PROBLEM DETAILS>
Out of the data below, copy every line with the string "root".

DATA SUPPLIED>
# # # # # # #
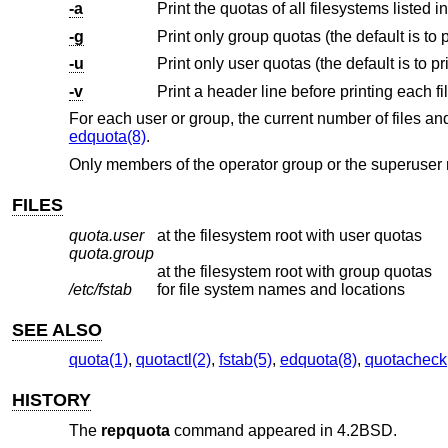
-a
Print the quotas of all filesystems listed i
-g
-u
-v
Print a header line before printing each f
For each user or group, the current number of files an
edquota(8)
.
Only members of the operator group or the superuse
FILES
quota.user
at the filesystem root with user quotas
quota.group
at the filesystem root with group quotas
/etc/fstab
for file system names and locations
SEE ALSO
quota(1)
,
quotactl(2)
,
fstab(5)
,
edquota(8)
,
quotacheck
HISTORY
The
repquota
command appeared in
4.2BSD
.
# # # # # # #
EXERCISE RESULT>
at the filesystem root with user quotas
at the filesystem root with group quotas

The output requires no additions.